Another improvement in this novel vs The Idiot is that Selin has developed a snarky, self-deprecating sense of humor. She's got a little bit of a Tiny Fey-ish thing going on here, and I loved it. Take, for instance, her thoughts on the 1980s show Voltron: 

"This reminded me of Voltron, a cartoon about five space pilots who were supposed to defend the universe. In every episode they got into a terrible predicament, where the one who was a girl was always about to have to become a sex slave and carry fruit on her head. At the last minute, they would remember to merge their five rockets, thereby forming Voltron: a gigantic unbeatable robot-man with rocket-arms and rocket-legs. It was unclear why they didn’t become Voltron earlier. ‘It’s probably because of their selfish American individualism,’ Sahin said.” 

"...carry fruit on her head..." That just slayed me!
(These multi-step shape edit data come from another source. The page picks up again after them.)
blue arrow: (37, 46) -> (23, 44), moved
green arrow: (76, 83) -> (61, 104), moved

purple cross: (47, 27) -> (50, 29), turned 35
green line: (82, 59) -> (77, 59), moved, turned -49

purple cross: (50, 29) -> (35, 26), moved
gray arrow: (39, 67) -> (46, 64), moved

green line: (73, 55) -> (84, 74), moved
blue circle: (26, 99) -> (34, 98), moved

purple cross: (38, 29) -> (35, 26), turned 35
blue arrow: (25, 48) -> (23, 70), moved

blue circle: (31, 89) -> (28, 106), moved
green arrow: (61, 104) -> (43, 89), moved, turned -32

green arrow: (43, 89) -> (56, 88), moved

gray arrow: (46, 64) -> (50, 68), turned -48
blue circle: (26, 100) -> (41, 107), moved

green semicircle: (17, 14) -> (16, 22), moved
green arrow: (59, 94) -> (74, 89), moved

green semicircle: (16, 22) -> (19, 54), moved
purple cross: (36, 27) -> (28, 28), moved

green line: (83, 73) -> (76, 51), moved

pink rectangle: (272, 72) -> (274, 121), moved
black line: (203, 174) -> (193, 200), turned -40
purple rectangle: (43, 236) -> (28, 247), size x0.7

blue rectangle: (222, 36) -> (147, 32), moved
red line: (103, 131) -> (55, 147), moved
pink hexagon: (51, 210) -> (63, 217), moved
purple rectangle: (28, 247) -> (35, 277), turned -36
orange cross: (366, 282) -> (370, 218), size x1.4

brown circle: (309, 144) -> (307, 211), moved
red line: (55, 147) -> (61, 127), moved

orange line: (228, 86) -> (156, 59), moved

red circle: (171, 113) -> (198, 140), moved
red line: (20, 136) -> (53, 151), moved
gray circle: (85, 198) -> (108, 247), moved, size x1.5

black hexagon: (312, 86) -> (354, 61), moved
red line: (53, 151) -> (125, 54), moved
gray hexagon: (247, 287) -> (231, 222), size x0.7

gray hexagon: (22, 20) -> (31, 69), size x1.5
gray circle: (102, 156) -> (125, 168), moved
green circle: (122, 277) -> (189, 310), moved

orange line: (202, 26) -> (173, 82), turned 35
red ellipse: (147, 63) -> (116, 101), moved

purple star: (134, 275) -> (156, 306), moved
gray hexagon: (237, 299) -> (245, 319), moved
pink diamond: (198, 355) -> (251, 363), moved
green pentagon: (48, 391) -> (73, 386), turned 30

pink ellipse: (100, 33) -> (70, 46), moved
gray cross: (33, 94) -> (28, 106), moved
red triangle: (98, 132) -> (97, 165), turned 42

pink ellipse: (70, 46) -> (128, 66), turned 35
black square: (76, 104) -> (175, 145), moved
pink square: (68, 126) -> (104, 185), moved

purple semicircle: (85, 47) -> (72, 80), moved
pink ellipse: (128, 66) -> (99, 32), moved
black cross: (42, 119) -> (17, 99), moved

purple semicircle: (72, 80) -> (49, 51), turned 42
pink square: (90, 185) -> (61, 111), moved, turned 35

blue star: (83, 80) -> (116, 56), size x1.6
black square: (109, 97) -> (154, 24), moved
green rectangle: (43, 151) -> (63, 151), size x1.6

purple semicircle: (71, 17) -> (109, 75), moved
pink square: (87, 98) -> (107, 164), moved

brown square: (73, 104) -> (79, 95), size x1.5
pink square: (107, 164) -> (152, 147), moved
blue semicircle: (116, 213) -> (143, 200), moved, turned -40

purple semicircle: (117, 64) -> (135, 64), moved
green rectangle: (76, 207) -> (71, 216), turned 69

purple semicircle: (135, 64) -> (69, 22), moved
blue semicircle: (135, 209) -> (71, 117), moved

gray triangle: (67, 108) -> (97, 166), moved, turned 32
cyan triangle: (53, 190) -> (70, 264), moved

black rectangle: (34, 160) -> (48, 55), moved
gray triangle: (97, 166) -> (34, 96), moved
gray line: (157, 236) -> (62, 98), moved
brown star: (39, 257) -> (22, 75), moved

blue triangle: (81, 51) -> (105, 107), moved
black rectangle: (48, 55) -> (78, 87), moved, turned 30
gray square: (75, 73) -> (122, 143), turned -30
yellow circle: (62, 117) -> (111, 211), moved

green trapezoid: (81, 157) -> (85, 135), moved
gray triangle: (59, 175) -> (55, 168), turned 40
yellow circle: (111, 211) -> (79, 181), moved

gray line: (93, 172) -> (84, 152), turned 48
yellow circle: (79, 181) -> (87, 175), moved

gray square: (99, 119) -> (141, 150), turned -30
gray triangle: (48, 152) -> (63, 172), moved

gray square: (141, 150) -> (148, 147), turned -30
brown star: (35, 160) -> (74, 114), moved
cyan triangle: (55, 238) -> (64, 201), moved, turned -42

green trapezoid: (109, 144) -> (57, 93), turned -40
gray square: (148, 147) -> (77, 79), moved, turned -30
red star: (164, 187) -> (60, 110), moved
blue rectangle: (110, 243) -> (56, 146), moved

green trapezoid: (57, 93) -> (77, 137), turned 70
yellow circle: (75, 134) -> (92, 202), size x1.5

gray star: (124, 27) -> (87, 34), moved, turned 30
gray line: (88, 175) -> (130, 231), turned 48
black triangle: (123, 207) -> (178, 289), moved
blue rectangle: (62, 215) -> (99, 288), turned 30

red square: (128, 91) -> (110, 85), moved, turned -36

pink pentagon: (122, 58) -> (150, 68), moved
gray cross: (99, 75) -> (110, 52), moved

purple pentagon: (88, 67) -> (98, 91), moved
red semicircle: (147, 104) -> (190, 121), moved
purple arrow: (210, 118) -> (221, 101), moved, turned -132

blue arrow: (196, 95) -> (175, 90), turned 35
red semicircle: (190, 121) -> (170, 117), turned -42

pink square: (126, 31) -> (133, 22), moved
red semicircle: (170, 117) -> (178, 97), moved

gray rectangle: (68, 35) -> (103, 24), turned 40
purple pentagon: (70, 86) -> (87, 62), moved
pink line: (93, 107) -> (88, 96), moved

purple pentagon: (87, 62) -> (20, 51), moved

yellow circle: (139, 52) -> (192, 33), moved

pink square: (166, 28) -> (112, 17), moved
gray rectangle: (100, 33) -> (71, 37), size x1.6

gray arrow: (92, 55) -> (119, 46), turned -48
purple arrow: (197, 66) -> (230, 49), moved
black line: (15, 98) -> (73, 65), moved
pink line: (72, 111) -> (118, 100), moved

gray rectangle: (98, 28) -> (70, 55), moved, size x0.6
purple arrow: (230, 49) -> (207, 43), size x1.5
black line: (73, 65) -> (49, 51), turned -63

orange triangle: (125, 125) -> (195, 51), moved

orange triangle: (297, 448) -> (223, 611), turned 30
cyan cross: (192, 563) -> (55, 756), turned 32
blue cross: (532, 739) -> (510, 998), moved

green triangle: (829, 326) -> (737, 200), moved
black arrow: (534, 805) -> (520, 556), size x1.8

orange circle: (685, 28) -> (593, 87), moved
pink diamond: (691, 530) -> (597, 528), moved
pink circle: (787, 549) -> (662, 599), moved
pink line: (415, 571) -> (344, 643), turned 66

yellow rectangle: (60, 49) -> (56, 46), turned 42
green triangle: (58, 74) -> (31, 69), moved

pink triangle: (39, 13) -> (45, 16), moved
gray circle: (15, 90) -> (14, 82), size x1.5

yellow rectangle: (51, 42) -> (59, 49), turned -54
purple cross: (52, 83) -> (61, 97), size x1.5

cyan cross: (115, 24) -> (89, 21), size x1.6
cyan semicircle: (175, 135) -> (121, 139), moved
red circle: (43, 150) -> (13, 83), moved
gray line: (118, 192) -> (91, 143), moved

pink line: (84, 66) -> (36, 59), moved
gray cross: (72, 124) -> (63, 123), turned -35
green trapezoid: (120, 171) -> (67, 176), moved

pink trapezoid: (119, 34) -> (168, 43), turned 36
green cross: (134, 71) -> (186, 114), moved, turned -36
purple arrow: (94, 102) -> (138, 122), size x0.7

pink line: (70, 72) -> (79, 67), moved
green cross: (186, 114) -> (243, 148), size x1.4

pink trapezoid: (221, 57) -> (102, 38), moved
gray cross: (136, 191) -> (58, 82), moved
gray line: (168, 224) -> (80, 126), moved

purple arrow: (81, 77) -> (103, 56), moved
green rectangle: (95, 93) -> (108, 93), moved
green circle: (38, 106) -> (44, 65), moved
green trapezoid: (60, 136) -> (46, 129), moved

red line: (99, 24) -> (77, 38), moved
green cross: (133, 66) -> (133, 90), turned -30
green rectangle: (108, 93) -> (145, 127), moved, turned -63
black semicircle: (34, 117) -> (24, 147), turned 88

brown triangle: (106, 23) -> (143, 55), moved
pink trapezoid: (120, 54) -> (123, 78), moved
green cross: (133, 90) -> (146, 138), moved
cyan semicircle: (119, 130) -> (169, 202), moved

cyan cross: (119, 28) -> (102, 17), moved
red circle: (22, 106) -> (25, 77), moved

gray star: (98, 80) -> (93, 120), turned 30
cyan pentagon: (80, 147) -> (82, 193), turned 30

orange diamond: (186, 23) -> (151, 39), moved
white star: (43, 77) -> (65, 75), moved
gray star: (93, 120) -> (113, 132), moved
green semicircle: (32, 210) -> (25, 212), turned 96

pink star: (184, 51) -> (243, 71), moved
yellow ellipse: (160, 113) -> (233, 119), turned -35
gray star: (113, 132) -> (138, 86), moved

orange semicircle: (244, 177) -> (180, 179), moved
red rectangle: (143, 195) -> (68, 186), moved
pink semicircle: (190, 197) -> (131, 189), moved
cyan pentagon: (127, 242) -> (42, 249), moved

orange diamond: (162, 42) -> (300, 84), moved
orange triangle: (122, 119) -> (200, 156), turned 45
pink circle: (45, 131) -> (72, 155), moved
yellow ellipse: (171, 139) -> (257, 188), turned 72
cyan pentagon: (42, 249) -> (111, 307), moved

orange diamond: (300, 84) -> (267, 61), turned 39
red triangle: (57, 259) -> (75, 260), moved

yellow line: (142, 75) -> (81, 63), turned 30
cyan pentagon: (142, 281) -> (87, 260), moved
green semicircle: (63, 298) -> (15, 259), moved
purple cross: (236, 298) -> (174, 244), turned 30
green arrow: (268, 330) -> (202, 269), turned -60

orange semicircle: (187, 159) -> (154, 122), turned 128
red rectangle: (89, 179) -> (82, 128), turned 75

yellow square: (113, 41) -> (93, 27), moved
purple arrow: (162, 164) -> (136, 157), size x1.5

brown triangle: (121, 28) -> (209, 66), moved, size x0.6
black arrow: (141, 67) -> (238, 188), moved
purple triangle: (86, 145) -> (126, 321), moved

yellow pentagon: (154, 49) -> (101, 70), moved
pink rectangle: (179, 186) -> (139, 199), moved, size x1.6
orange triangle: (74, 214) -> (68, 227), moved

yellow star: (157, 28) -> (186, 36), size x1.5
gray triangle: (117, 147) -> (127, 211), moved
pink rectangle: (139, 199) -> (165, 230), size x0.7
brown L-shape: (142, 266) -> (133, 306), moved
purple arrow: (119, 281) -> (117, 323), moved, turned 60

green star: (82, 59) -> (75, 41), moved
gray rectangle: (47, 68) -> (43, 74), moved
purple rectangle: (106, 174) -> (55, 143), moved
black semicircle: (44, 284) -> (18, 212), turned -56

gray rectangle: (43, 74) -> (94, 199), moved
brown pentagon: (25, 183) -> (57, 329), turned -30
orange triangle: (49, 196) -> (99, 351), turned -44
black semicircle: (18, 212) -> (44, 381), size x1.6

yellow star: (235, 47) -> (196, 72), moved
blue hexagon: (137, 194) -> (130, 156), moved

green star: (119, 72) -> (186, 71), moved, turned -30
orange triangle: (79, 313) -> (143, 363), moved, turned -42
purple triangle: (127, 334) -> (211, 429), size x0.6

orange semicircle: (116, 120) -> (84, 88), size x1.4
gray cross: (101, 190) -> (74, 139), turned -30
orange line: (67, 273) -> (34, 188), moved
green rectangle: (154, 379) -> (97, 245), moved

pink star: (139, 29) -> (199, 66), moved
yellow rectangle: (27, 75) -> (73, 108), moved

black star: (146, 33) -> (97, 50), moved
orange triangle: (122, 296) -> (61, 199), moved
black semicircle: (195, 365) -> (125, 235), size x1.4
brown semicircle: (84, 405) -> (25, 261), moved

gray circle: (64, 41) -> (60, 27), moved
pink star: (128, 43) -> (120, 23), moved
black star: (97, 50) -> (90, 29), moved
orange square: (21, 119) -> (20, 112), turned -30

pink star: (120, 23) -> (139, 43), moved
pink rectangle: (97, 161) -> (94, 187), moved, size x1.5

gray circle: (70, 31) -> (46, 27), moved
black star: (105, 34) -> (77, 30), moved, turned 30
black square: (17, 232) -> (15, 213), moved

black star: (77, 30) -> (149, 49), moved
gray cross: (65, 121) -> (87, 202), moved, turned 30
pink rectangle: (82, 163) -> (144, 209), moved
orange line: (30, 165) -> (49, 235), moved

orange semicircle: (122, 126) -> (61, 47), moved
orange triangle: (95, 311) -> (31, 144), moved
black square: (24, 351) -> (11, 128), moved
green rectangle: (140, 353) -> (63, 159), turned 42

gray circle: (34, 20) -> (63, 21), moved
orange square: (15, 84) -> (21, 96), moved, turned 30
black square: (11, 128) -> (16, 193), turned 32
So, if you enjoyed The Idiot, I think you'll love this too. This truly is a sequel — it picks up almost exactly where The Idiot left off as if there hasn't been a break of five years between novels at all. So it does help to have read the first one. And I'm hopeful there'll be more, because we leave off here on a little bit of a cliffhanger. But so, Either/Or was a lot of fun — extremely smart, really entertaining.  

Wednesday, May 25, 2022

Sleepwalk, by Dan Chaon: Dizzying Roadtrip Romp

If you've read Thomas Pynchon's novel Inherent Vice (or seen the equally confusing Joaquin Phoenix / Paul Thomas Anderson movie), you're in good shape to take on Dan Chaon's latest novel, Sleepwalk. But if you didn't, you should definitely check out this phenomenal book anyway. I'm a huge Chaon fan, and I think Sleepwalk is his best book yet.

Though Pynchon's novel is ostensibly a crime novel set in 1970s California, and Chaon's is a roadtrip romp set in a near-future America near collapse, the two are similar in their zany plots that zig when you expect them to zag. I mean that in the best possible way. In Sleepwalk, there are preternaturally smart chimps, violent right-wing militias, even a creepy cult. It's great! 

Though the plot is dizzying, dazzling, and constantly keeps you on your toes, the true highlight of this novel is its narrator, Billy. He's the best and most sympathetic antihero since Walter White. Billy is basically a cross-country errand boy, delivering human cargo for some shady enterprise we're not allowed to know much about. He and his trusty dog Flip (a pit bull he rescued from a dogfighting ring, so yeah, it's not hard to like this guy right off the bat) road trip around country in their camper to complete these nefarious tasks.

But then, Billy's checkered past catches up to him: He gets a call from a woman claiming to be named Cammie, and claiming to be his daughter. But whoa boy, it's just a bit more involved than that! The rest of the novel is about how Billy tries to track down Cammie, find out who she really is, and what she hopes to gain by contacting him. It's a scene, man. 

This is one my favorite books of the year so far -- it's sheer adrenaline and great fun. I mean, look at the Gillian Flynn blurb: "To say this is one of the best novels I've read in years is almost not enough." Anything I can tell you to talk you into reading this book pales in comparison to that. Give it a go!